Il 70% dei reticenti ha detto di non essere tornato soprattutto per mancanza di bisogno, ma non va sottovalutata l’attenzione all’aspetto sanitario: il 26% non si sentiva sicuro e il 21% non voleva frequentare posti affollati.

La paura del contagio continuerà a influire in modo importante sia sulla frequenza di visita dei punti vendita, sia sulle scelte dei negozi da visitare, e potrebbe cementare nuovi comportamenti. A rischio appaiono soprattutto i centri commerciali: solo il 29% dei loro frequentatori abituali dichiara di non voler cambiare le proprie abitudini, contro il 68% che prevede di andarci di meno, principalmente per il timore di dover sopportare troppe file dovute ai protocolli di sicurezza.

Se gli italiani sono tiepidi verso i grandi complessi distributivi, sembrano invece molto meglio disposti, rispetto al passato, nei confronti dell’e-commerce: dal 15% al 25% dei soggetti dichiara di voler sostituire gli acquisti nei negozi con quelli su web.

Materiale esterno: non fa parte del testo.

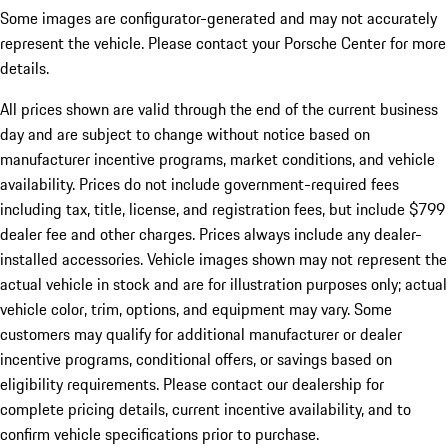
Some images are configurator-generated and may not accurately
represent the vehicle. Please contact your Porsche Center for more
details.
All prices shown are valid through the end of the current business
day and are subject to change without notice based on
manufacturer incentive programs, market conditions, and vehicle
availability. Prices do not include government-required fees
including tax, title, license, and registration fees, but include $799
dealer fee and other charges. Prices always include any dealer-
installed accessories. Vehicle images shown may not represent the
actual vehicle in stock and are for illustration purposes only; actual
vehicle color, trim, options, and equipment may vary. Some
customers may qualify for additional manufacturer or dealer
incentive programs, conditional offers, or savings based on
eligibility requirements. Please contact our dealership for
complete pricing details, current incentive availability, and to
confirm vehicle specifications prior to purchase.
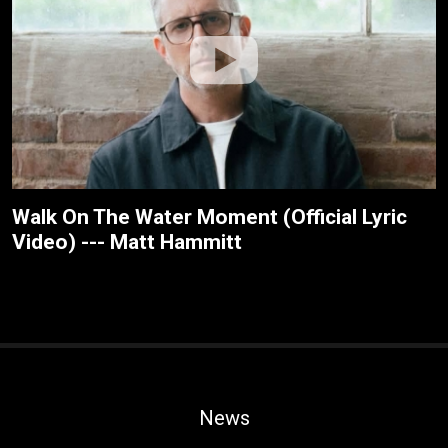
Walk On The Water Moment (Official Lyric
Video) --- Matt Hammitt
News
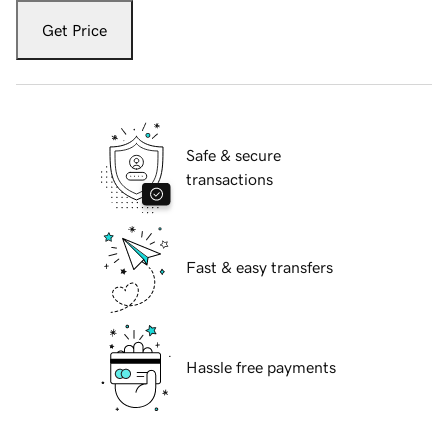
Get Price
Safe & secure
transactions
Fast & easy transfers
Hassle free payments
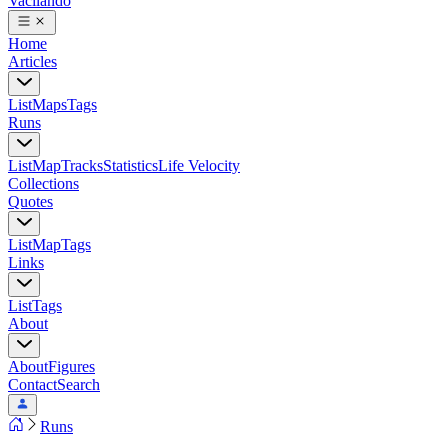
Vacilando
Home
Articles
List
Maps
Tags
Runs
List
Map
Tracks
Statistics
Life Velocity
Collections
Quotes
List
Map
Tags
Links
List
Tags
About
About
Figures
Contact
Search
Runs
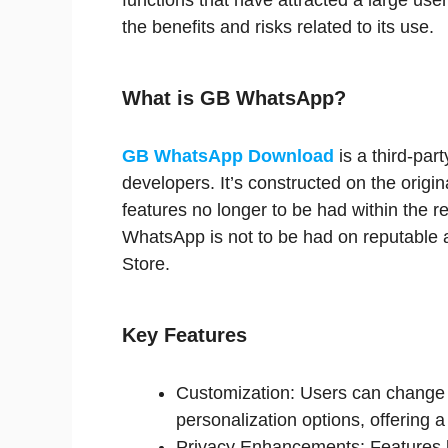
functions that have attracted a large use
the benefits and risks related to its use.
What is GB WhatsApp?
GB WhatsApp Download
is a third-par
developers. It’s constructed on the orig
features no longer to be had within the re
WhatsApp is not to be had on reputable 
Store.
Key Features
Customization: Users can change
personalization options, offering 
Privacy Enhancements: Features lik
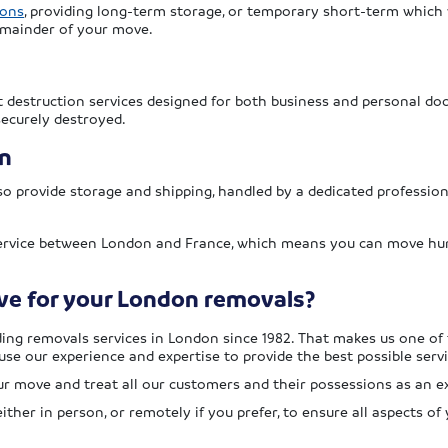
ions
, providing long-term storage, or temporary short-term which
emainder of your move.
destruction services designed for both business and personal do
securely destroyed.
n
o provide storage and shipping, handled by a dedicated professio
service between London and France, which means you can move hun
e for your London removals?
ing removals services in London since 1982. That makes us one of
use our experience and expertise to provide the best possible servi
r move and treat all our customers and their possessions as an ex
ther in person, or remotely if you prefer, to ensure all aspects 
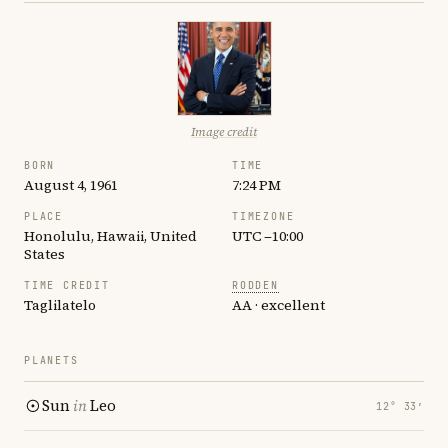
Image credit
BORN
TIME
August 4, 1961
7:24 PM
PLACE
TIMEZONE
Honolulu, Hawaii, United
UTC −10:00
States
TIME CREDIT
RODDEN
Taglilatelo
AA · excellent
PLANETS
Sun
in
Leo
12° 33′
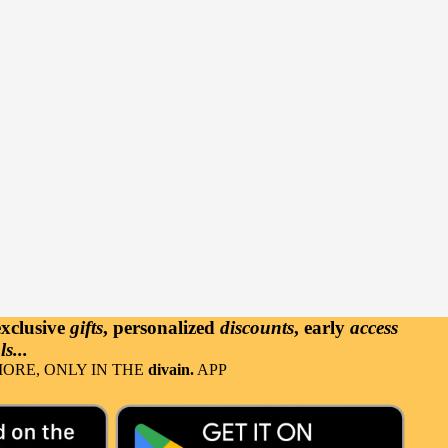
exclusive
gifts
, personalized
discounts
, early
access
s...
ORE, ONLY IN THE
divain.
APP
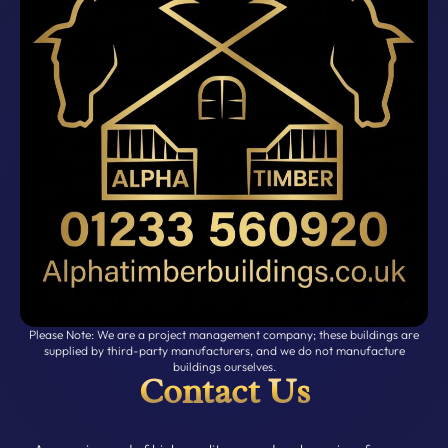
Please Note: We are a project management company; these buildings are
supplied by third-party manufacturers, and we do not manufacture
buildings ourselves.
Contact Us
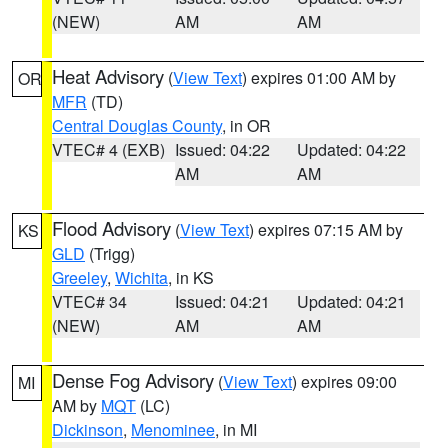
(NEW)
AM
AM
Heat Advisory
(
View Text
) expires 01:00 AM by
OR
MFR
(TD)
Central Douglas County
, in OR
VTEC# 4 (EXB)
Issued: 04:22
Updated: 04:22
AM
AM
Flood Advisory
(
View Text
) expires 07:15 AM by
KS
GLD
(Trigg)
Greeley
,
Wichita
, in KS
VTEC# 34
Issued: 04:21
Updated: 04:21
(NEW)
AM
AM
Dense Fog Advisory
(
View Text
) expires 09:00
MI
AM by
MQT
(LC)
Dickinson
,
Menominee
, in MI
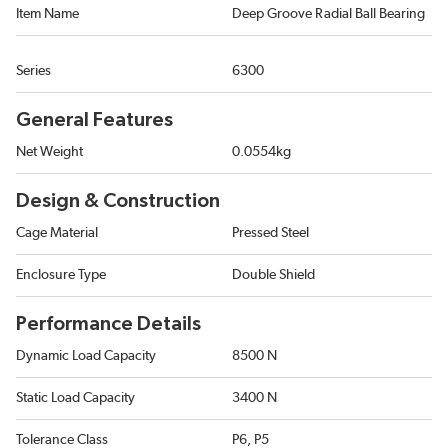
Item Name
Deep Groove Radial Ball Bearing
Series
6300
General Features
Net Weight
0.0554kg
Design & Construction
Cage Material
Pressed Steel
Enclosure Type
Double Shield
Performance Details
Dynamic Load Capacity
8500 N
Static Load Capacity
3400 N
Tolerance Class
P6, P5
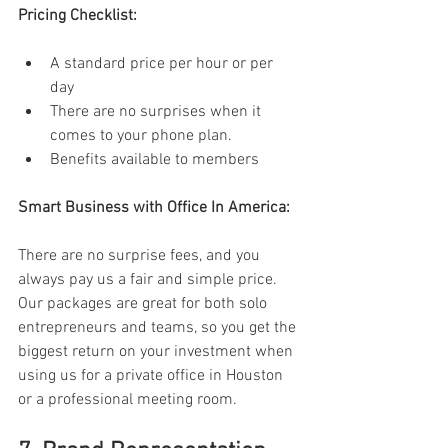
Pricing Checklist: 
A standard price per hour or per 
day 
There are no surprises when it 
comes to your phone plan. 
Benefits available to members 
Smart Business with Office In America: 
There are no surprise fees, and you 
always pay us a fair and simple price. 
Our packages are great for both solo 
entrepreneurs and teams, so you get the 
biggest return on your investment when 
using us for a private office in Houston 
or a professional meeting room. 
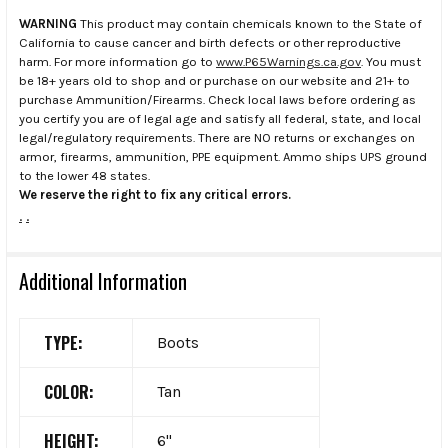
WARNING
This product may contain chemicals known to the State of
California to cause cancer and birth defects or other reproductive
harm. For more information go to
www.P65Warnings.ca.gov
. You must
be 18+ years old to shop and or purchase on our website and 21+ to
purchase Ammunition/Firearms. Check local laws before ordering as
you certify you are of legal age and satisfy all federal, state, and local
legal/regulatory requirements. There are NO returns or exchanges on
armor, firearms, ammunition, PPE equipment. Ammo ships UPS ground
to the lower 48 states.
We reserve the right to fix any critical errors.
.
.
Additional Information
TYPE:
Boots
COLOR:
Tan
HEIGHT:
6"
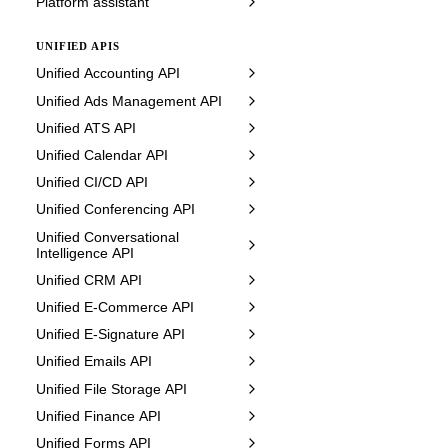
Platform assistant
UNIFIED APIS
Unified Accounting API
Unified Ads Management API
Unified ATS API
Unified Calendar API
Unified CI/CD API
Unified Conferencing API
Unified Conversational
Intelligence API
Unified CRM API
Unified E-Commerce API
Unified E-Signature API
Unified Emails API
Unified File Storage API
Unified Finance API
Unified Forms API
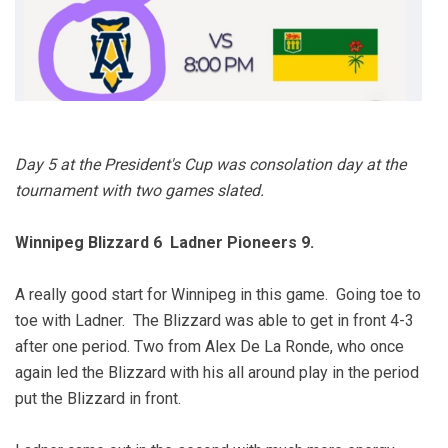
Day 5 at the President's Cup was consolation day at the
tournament with two games slated.
Winnipeg Blizzard 6 Ladner Pioneers 9.
A really good start for Winnipeg in this game. Going toe to
toe with Ladner. The Blizzard was able to get in front 4-3
after one period. Two from Alex De La Ronde, who once
again led the Blizzard with his all around play in the period
put the Blizzard in front.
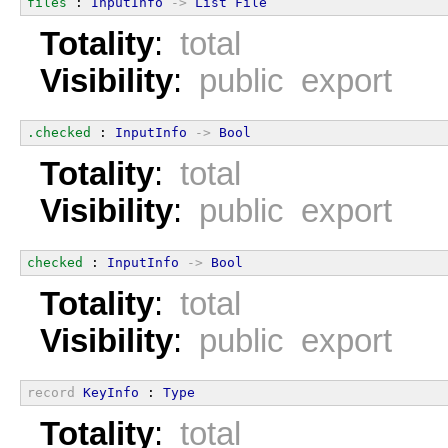
files
 : 
InputInfo
->
List
File
Totality
:
total
Visibility
:
public export
.checked
 : 
InputInfo
->
Bool
Totality
:
total
Visibility
:
public export
checked
 : 
InputInfo
->
Bool
Totality
:
total
Visibility
:
public export
record
KeyInfo
 : 
Type
Totality
:
total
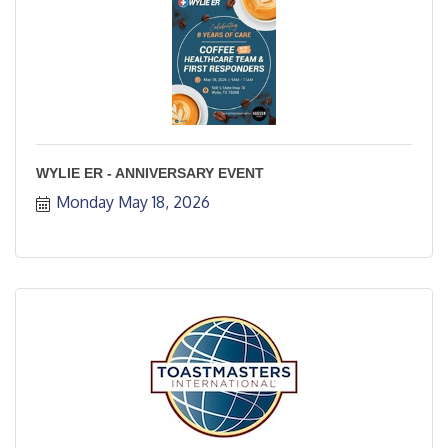
WYLIE ER - ANNIVERSARY EVENT
Monday May 18, 2026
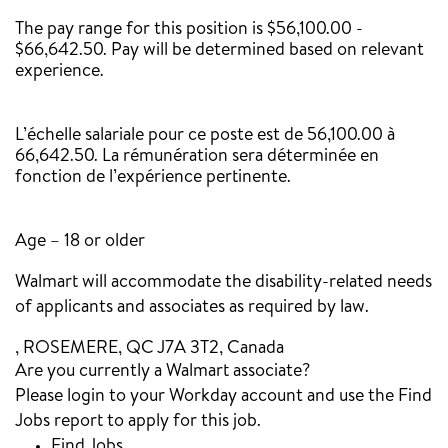
The pay range for this position is $56,100.00 -
$66,642.50. Pay will be determined based on relevant
experience.
‎
L’échelle salariale pour ce poste est de 56,100.00 à
66,642.50. La rémunération sera déterminée en
fonction de l’expérience pertinente.
Age – 18 or older
Walmart will accommodate the disability-related needs
of applicants and associates as required by law.
, ROSEMERE, QC J7A 3T2, Canada
Are you currently a Walmart associate?
Please login to your Workday account and use the Find
Jobs report to apply for this job.
Find Jobs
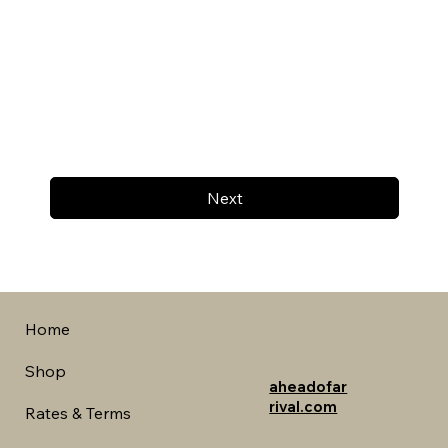
Next
Home
Shop
aheadofar
rival.com
Rates & Terms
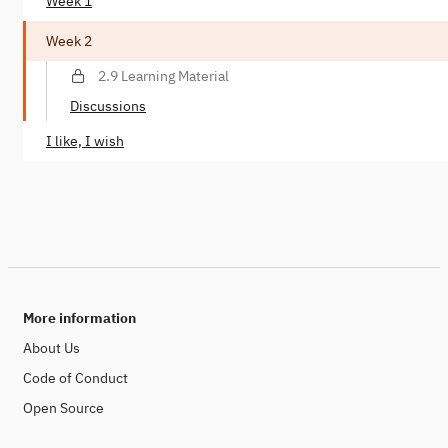
Week 1
Week 2
2.9 Learning Material
Discussions
I like, I wish
More information
About Us
Code of Conduct
Open Source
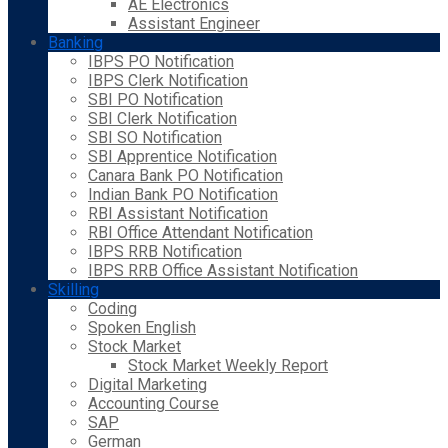
AE Electronics
Assistant Engineer
Banking
IBPS PO Notification
IBPS Clerk Notification
SBI PO Notification
SBI Clerk Notification
SBI SO Notification
SBI Apprentice Notification
Canara Bank PO Notification
Indian Bank PO Notification
RBI Assistant Notification
RBI Office Attendant Notification
IBPS RRB Notification
IBPS RRB Office Assistant Notification
Skilling
Coding
Spoken English
Stock Market
Stock Market Weekly Report
Digital Marketing
Accounting Course
SAP
German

Il lockdown, come tutti sanno, ha messo le ali al commercio elettronico. L’esperienza d’acquisto e stata giudicata più che soddisfacente nel 70-80% dei casi e ha avvicinato nuovi utenti, specie in alcune categorie. Spiccano giardinaggio e ottica, dove circa un terzo di coloro che ha comprato online lo ha fatto per la prima volta fra marzo e maggio 2020.

Dal 60 all’80% di questi neofiti, le percentuali variano a seconda delle categorie, esprime la volontà di continuare ad acquistare articoli sul web anche nella seconda parte del 2020. Estendendo l’arco temporale l’intenzione non cambia e, anzi, l’interesse per il web si sposta anche sull’abbigliamento e calzature, ossia i due settori che generano il maggior fatturato di tutto il non food.

La grande incognita di fondo è la ripresa economica, che condizionerà in modo decisivo l’andamento del non alimentare. Il 45% degli intervistati si è detto abbastanza preoccupato per il futuro e, per questo, intenzionato a comprare solo i beni strettamente necessari, rimandando, o evitando, gli acquisti giudicati superflui. Un 23% è, addirittura, molto preoccupato e, in un caso su tre, preferisce posticipare molte spese al 2021. A pagarne lo scotto saranno per lo più l'arredamento e i grandi elettrodomestici.